- **Task objective**:
Where the string "voči" shows up in a line of the records, copy that line.

(Transcribed page contents)

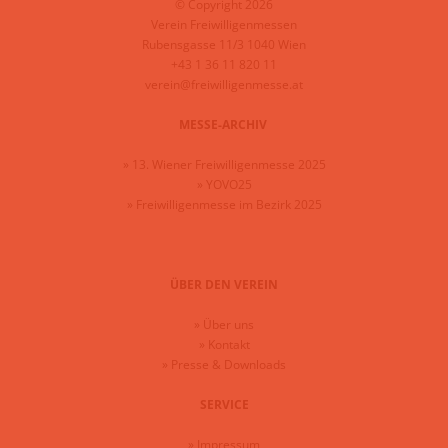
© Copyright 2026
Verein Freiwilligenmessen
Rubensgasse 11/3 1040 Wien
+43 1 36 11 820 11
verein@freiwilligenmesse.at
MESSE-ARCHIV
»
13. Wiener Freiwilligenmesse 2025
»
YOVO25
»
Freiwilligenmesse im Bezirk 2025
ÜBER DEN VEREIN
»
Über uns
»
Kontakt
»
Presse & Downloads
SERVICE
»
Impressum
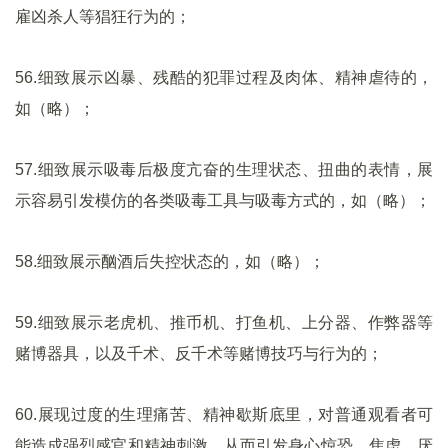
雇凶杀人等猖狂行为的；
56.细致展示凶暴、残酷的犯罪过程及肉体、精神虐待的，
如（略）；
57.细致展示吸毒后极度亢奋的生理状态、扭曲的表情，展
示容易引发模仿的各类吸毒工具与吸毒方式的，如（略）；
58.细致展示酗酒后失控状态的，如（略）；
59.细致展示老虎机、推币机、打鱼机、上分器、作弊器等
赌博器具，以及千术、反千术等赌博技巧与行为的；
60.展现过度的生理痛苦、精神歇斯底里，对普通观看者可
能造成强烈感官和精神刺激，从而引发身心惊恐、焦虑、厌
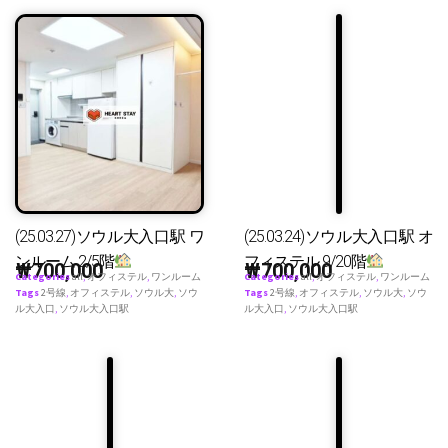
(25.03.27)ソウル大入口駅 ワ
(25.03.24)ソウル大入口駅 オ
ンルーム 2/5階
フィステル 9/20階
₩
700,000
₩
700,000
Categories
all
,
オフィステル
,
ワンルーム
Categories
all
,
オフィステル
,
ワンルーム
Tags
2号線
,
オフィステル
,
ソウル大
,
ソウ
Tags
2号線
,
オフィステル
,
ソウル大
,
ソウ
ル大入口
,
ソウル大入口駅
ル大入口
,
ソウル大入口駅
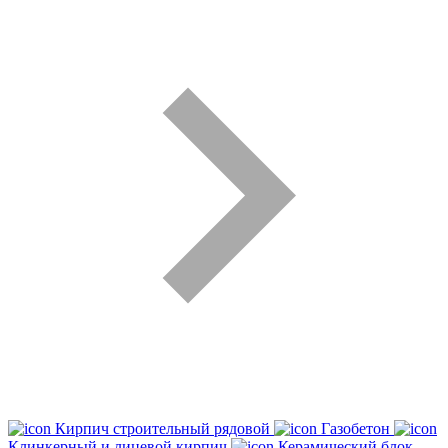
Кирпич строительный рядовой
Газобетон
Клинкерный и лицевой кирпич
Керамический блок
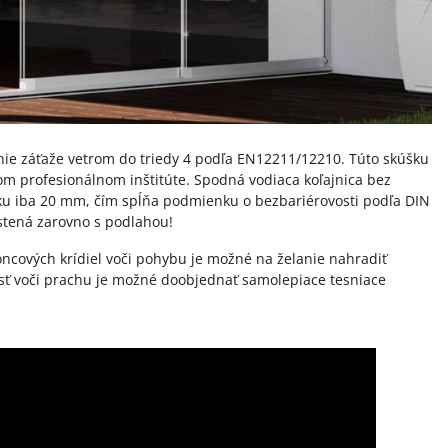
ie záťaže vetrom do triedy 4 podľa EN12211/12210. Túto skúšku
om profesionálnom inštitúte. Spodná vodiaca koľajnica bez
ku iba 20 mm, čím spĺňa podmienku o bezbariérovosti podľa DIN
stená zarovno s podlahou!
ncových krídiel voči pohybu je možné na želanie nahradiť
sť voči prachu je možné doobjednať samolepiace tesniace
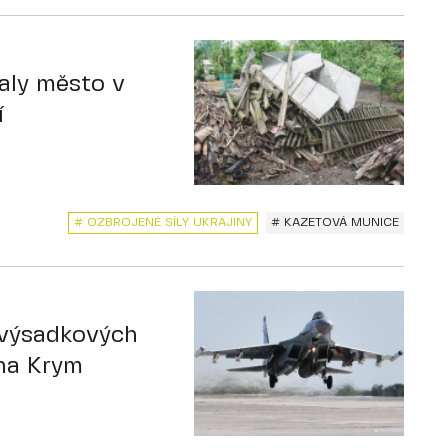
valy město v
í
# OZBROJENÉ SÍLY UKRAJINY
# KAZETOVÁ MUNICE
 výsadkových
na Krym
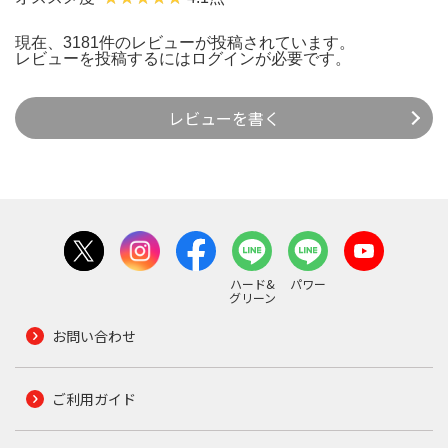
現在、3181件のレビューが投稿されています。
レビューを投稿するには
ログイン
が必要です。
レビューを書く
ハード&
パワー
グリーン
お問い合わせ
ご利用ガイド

- **Response to the exercise**:
ncových krídiel voči pohybu je možné na želanie nahradiť
sť voči prachu je možné doobjednať samolepiace tesniace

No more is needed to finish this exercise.